If a problem occurs on a virtualized server and that problem is previously unknown to Oracle Support, the customer might be asked to reproduce the problem on physical hardware. An Oracle customer running a bleeding-edge version of a product might not want to use virtualization because of the potential for supportability problems, but this situation has not been a real-world for virtualization customers using generally available Oracle product versions.

Storage presentation

Customers considering virtualization of their databases should base their storage decisions on their business needs. Although this is a generally true statement for all IT decisions, it is especially important for database projects, because the size and scope of requirements vary considerably.

There are three basic options for storage presentation:

  • Virtualized LUNs on hypervisor datastores

  • iSCSI LUNs managed by the iSCSI initiator on the VM, not the hypervisor

  • NFS file systems mounted by the VM (not from an NFS-based datastore)

  • Direct device mappings. VMware RDMs are disfavored by customers, but physical devices are still often similarly directly mapped with KVM and OLVM virtualization.

Performance

The method of presenting storage to a virtualized guest does not generally affect performance. Host OSs, virtualized network drivers, and hypervisor datastore implementations are all highly optimized and can generally consume all available FC or IP network bandwidth between the hypervisor and the storage system as long as basic best practices are followed. In some cases, obtaining optimal performance might be slightly easier using one storage presentation approach as compared to another, but the end result should be comparable.

Manageability

The key factor in deciding how to present storage to a virtualized guest is mangeability. There is no right or wrong method. The best approach depends on IT operational needs, skills, and preferences.

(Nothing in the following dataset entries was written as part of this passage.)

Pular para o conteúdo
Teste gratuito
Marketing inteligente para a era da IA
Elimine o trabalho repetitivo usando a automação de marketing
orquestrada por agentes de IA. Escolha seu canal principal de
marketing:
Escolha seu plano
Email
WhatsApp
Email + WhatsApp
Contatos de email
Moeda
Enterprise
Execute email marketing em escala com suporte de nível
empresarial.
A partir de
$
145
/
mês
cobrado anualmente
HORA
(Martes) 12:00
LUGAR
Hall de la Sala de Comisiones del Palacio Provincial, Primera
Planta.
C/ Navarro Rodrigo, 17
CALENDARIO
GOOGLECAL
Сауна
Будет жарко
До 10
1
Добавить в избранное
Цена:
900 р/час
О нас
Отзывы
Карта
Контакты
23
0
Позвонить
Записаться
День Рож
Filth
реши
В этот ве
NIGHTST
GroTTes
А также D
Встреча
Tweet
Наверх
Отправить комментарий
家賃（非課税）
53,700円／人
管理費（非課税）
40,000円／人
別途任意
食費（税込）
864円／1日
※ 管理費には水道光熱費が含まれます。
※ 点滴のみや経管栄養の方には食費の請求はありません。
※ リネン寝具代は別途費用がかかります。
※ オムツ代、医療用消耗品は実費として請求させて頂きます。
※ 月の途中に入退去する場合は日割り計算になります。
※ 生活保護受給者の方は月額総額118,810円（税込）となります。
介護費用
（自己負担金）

Factors to consider include:

  • Transparency. When a VM manages its file systems, it is easier for a database administrator or a system administrator to identify the source of the file systems for their data. The filesystems and LUNs are accessed no differently than with a physical server.

  • Consistency. When a VM owns its file systems, the use or nonuse of a hypervisor layer affects manageability. The same procedures for provisioning, monitoring, data protection, and so on can be used across the entire estate, including both virtualized and nonvirtualized environments.

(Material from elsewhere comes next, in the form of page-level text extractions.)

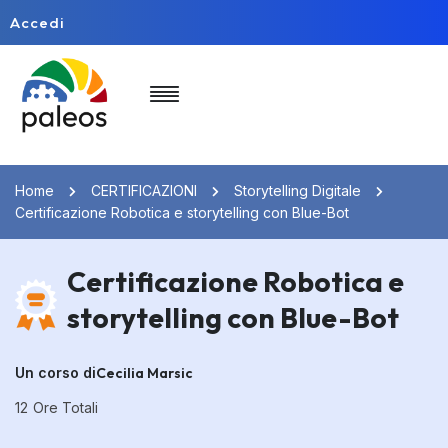
Accedi
Home
CERTIFICAZIONI
Storytelling Digitale
Certificazione Robotica e storytelling con Blue-Bot
Certificazione Robotica e
storytelling con Blue-Bot
Un corso di
Cecilia Marsic
12
Ore Totali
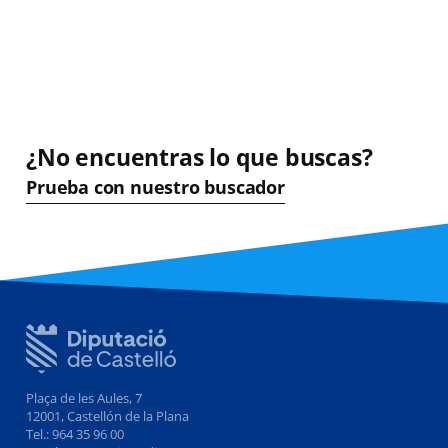
¿No encuentras lo que buscas?
Prueba con nuestro buscador
Plaça de les Aules, 7
12001, Castellón de la Plana
Tel.: 964 35 96 00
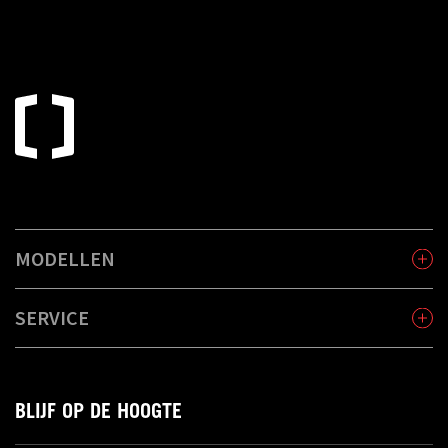
MODELLEN
SERVICE
BLIJF OP DE HOOGTE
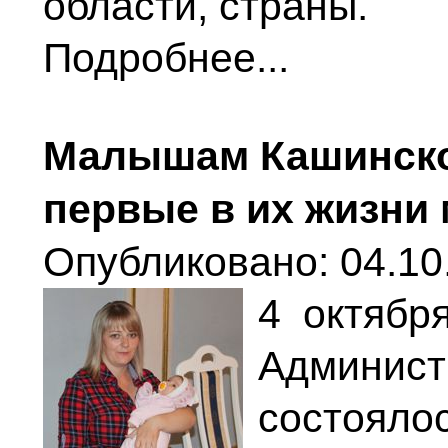
области, страны.
Подробнее...
Малышам Кашинско
первые в их жизни
Опубликовано: 04.10
4 октябр
Админис
состояло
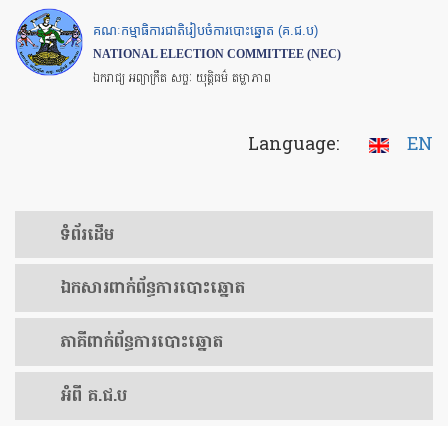
Skip
គណៈកម្មាធិការជាតិរៀបចំការបោះឆ្នោត (គ.ជ.ប)
to
NATIONAL ELECTION COMMITTEE (NEC)
main
ឯករាជ្យ អព្យាក្រឹត សច្ចៈ យុត្តិធម៌ តម្លាភាព
content
Language:
EN
ទំព័រ​ដើម
ឯកសារ​ពាក់ព័ន្ធ​ការ​បោះឆ្នោត
​ភាគីពាក់ព័ន្ធ​​ការ​បោះឆ្នោត
អំពី គ.ជ.ប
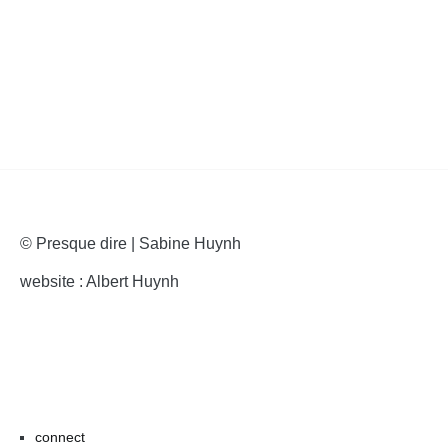
© Presque dire | Sabine Huynh
website : Albert Huynh
connect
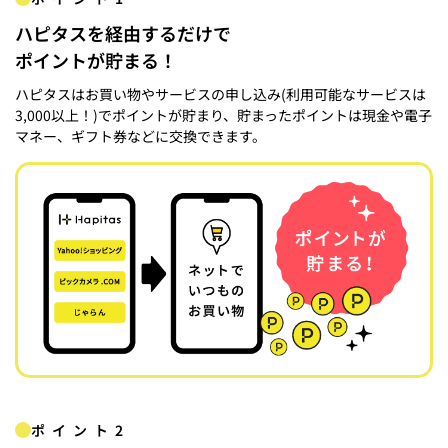
ハピタスを経由するだけで
ポイントが貯まる！
ハピタスはお買い物やサービスの申し込み(利用可能なサービスは
3,000以上！)でポイントが貯まり、貯まったポイントは現金や電子
マネー、ギフト券などに交換できます。
ポイント2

    On the other hand, in a otherwise 100% virtualized data center it may be preferable to also use datastore-based storage across the entire footprint on the same rationale mentioned above - consistency - the ability to use the same procedures for provisioning, protection, montoring, and data protection.

  • Stability and troubleshooting. When a VM owns its file systems, delivering good, stable performance and troubleshooting problems are simpler because the entire storage stack is present on the VM. The hypervisor's only role is to transport FC or IP frames. When a datastore is included in a configuration, it complicates the configuration by introducing another set of timeouts, parameters, log files, and potential bugs.

  • Portability. When a VM owns its file systems, the process of moving an Oracle environment becomes much simpler. File systems can easily be moved between virtualized and nonvirtualized guests.

  • Vendor lock-in. After data is placed in a datastore, using a different hypervisor or taking the data out of the virtualized environment entirely becomes difficult.

  • Snapshot enablement. Traditional backup procedures in a virtualized environment can become a problem because of the relatively limited bandwidth. For example, a four-port 10GbE trunk might be sufficient to support the day-to-day performance needs of many virtualized databases, but such a trunk would be insufficient to perform backups using RMAN or other backup products that require streaming a full-sized copy of the data. The result is that an increasingly consolidated virtualized environment needs to perform backups via storage snapshots. This avoids the need to overbuild the hypervisor configuration purely to support the bandwidth and CPU requirements in the backup window.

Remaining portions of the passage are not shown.